Page 1 of 4

Forex pairs spread & volume statistics

Posted: Thu Feb 14, 2008 7:19 pm
by michal.kreslik
[align=center] Forex pairs spread & volume statistics[/align]

Hello, friends,

one of the factors that a trading system engineer has to take into account when developing a trading system is the cost of trading for the market he is going to apply the trading system to. I guess we all have been through the trading systems that would make piles of cash if it were not for the trading costs.

Here I'd like to focus on one of the most important elements of the trading cost: the spread between the bid and ask. This value depends on various factors like:
  • market - obviously, every market has a different set of spread characteristics (EUR/USD will be different than CAD/JPY)
  • market access - you're generally going to get a higher average spread at a broker that charges fixed spreads than at an ECN, for instance. The "tiny" spread markups at crooky brokers are often marking the waterline for your trading system
  • time - here we are talking about time of day. During the day, there are distinct peaks and troughs of spread present as you'll see below in the graphs.

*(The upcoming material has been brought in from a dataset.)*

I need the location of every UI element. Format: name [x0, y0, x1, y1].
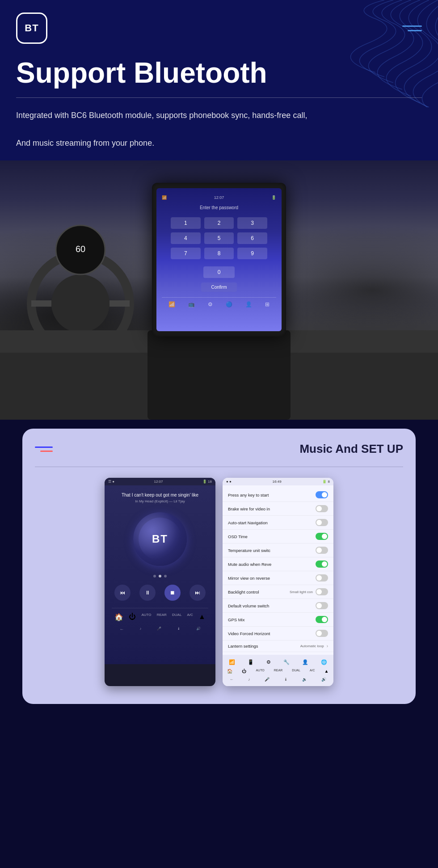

Possibly, we can look at day of week as well, but the relative range of the day of week-based spread values is virtually non existent compared to the time of day-based range
  • trade size - the bigger your position size, the higher (worse) is also the spread (that's why the mammoths can't trade :))
  • fundamental effects - apart from the regular news announcements, there is no way to predict that the heavy truck of fundamental news is coming at you to widen your spread temporarily. However, in the statistics that I'm going to present here, these fundamental effects are all factored in and averaged out
The source data that I used for the statistics comes from my data collection servers. These servers are placed in a backbone server room. These servers are hosting my automated trading strategies and they are also collecting new quotes from EFX and other brokers to SQL database with millisecond precision for use in testing. I'm only collecting the new quotes because there's no new information in repeated quotes. For the use of this study, a quote is an object that consists of:
  • bid
  • ask
  • bid size
  • ask size
  • time
A new quote is a quote where either the bid or ask or both have changed from the previous quote. A sole change in liquidity flow (bid size or ask size) does not constitute a new quote, thus such a change is not collected.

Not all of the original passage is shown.